Вот этот дерзко поставленный в самое начало поэмы хаос, совершенно чуждое Гомеру понятие, которое у Аристофана становится боевым кличем направленной против Богов и стремящейся за пределы народных верований философии,- этот хаос возвещает нам первые веяния абстрактного, отклоняющегося от мифологии мышления, первые веяния свободной философии. Хаос и эфир Гесиода, тоже встречающийся среди первых же понятий,- это ранее всего засвидетельствованные зародыши чисто физической мудрости, составные части которой сведены воедино Аристофаном в клятве Сократа:
M a t h n A n a p n o h n , m a t o C A O Z , m a t o n A e r a ...
Этот Аристофан вместе с другими, основательнее и на добрый, старый лад настроенными людьми не уставал потешаться над этой эфирной философией.

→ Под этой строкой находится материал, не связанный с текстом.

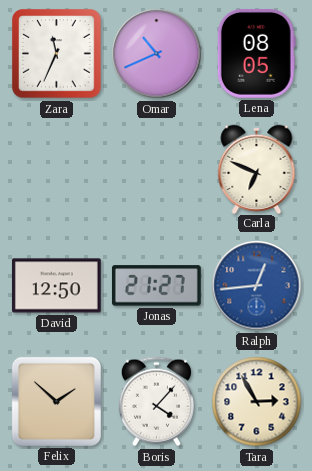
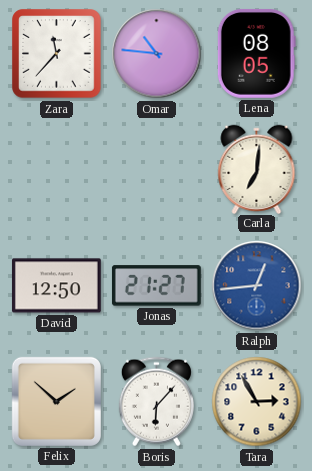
Zara: 11:34 -> 11:37
Omar: 10:41 -> 10:46
Carla: 6:49 -> 7:01
Boris: 4:07 -> 6:07
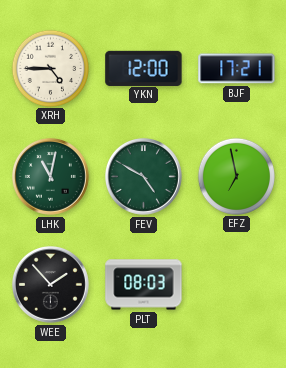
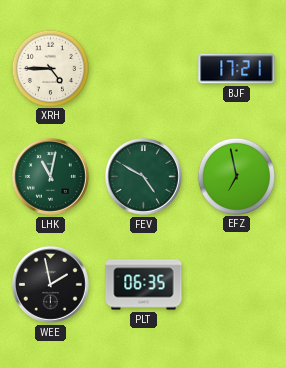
YKN: 12:00 -> none
WEE: 1:53 -> 1:58
PLT: 08:03 -> 06:35
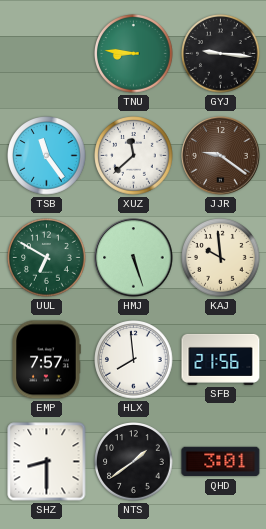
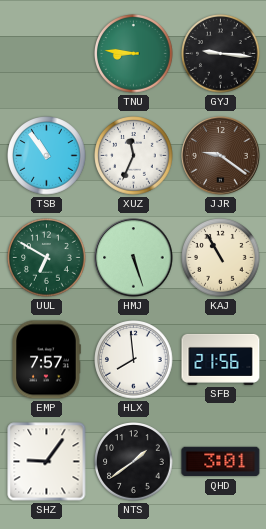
TSB: 11:24 -> 10:54
XUZ: 11:38 -> 11:34
KAJ: 9:59 -> 10:55
SHZ: 8:30 -> 9:06
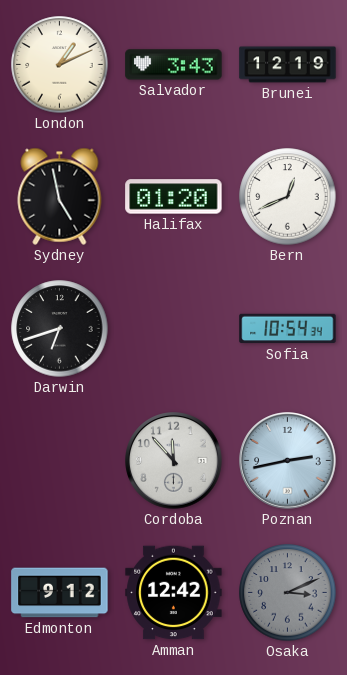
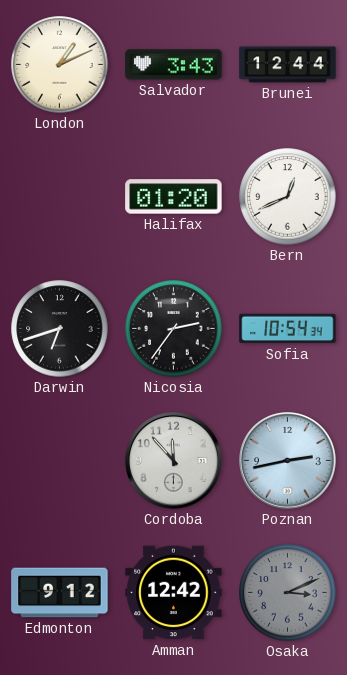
Brunei: 12:19 -> 12:44
Sydney: 4:58 -> none
Nicosia: none -> 2:36
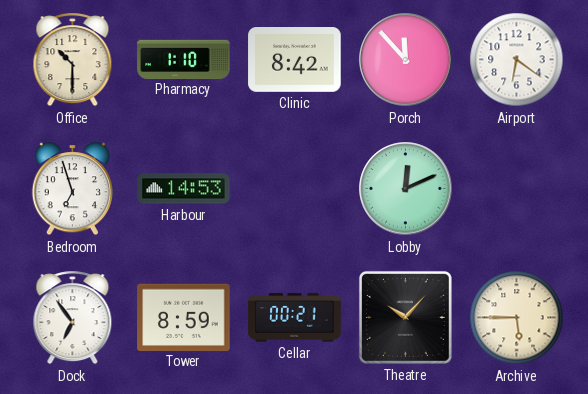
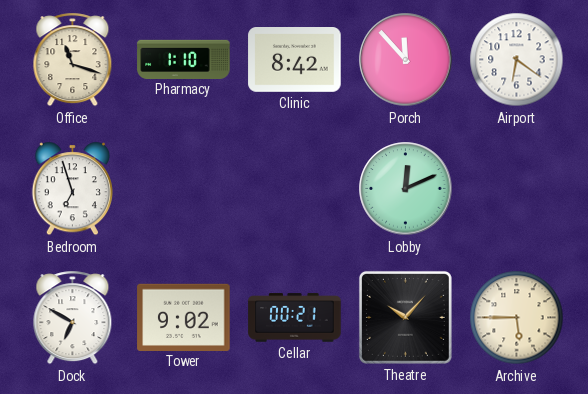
Office: 10:30 -> 11:18
Harbour: 14:53 -> none
Dock: 6:54 -> 6:50
Tower: 8:59 -> 9:02
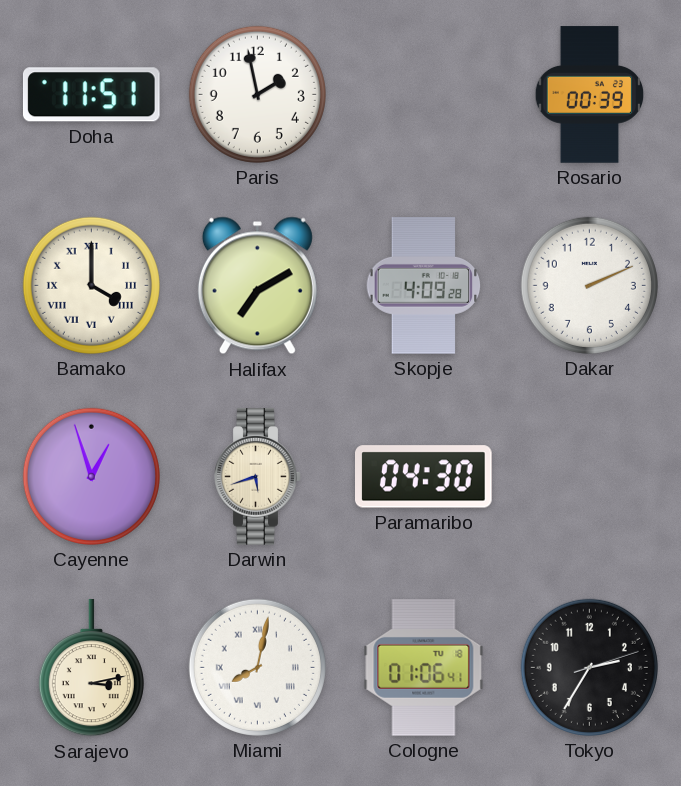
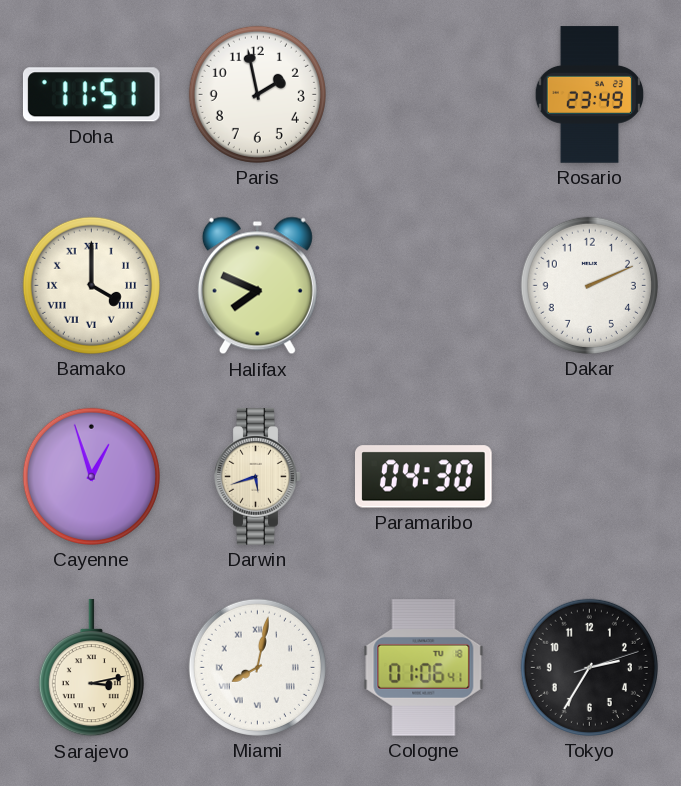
Rosario: 00:39 -> 23:49
Halifax: 7:10 -> 7:49
Skopje: 4:09 -> none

Итак, Герман верно увидел философское в начале "Теогонии", однако объяснение лежит совсем на другом конце - противоположном тому, где Герман искал его. Как уверяет нас Герман, Гесиод не подозревает, что перед ним нечто научное; все наименования, обозначающие философские понятия, он наивно, бесхитростно считал именами реальных Богов, однако доказано, что он вовсе не мог считать Богами хаос или эфир. Никто не считал их Богами - и менее других Гесиод. Хаос - позднейшие объясняют его как пустоту или даже как грубую смесь материальных стихий - это чисто умозрительное понятие, но не порождение философии, которая предшествовала бы мифологии, а порождение философии, которая следует за мифологией, стремится постичь ее и потому выходит за ее пределы. Лишь пришедшая к концу и обозревающая с этого конца свои начала мифология, стремящаяся объять и постичь себя с конца, только она могла поставить хаос в начало. Ни поэзия, ни философия не предшествовали мифологии, однако в поэме Гесиода мы распознаем первые веяния философии, которая старается освободиться от уз мифологии, чтобы впоследствии восстать против нее. А что, если то значительное место, которое отводит этой поэме Геродот,- рядом с Гомером и даже впереди его,что, если оно заслужено этой поэмой благодаря тому, что она есть первое порождение мифологии, стремящейся осознать себя, представить себя в целом? Что, если благодаря этому поэма Гесиода отмечает существенный момент в развитии мифологии? Что, если в полном согласии с закономерностями развития эллинской культуры эти два поэта - столь различные между собой, что уже старинные легенды сообщают о поэтическом состязании между ними и, стало быть, сознают известную их противоположность,- что, если эти два поэта отмечают оба равновозможных - не начала, но исхода мифологии? Что, если Гомер показывает, как мифология кончается в поэзии, Гесиод - как кончается она в философии?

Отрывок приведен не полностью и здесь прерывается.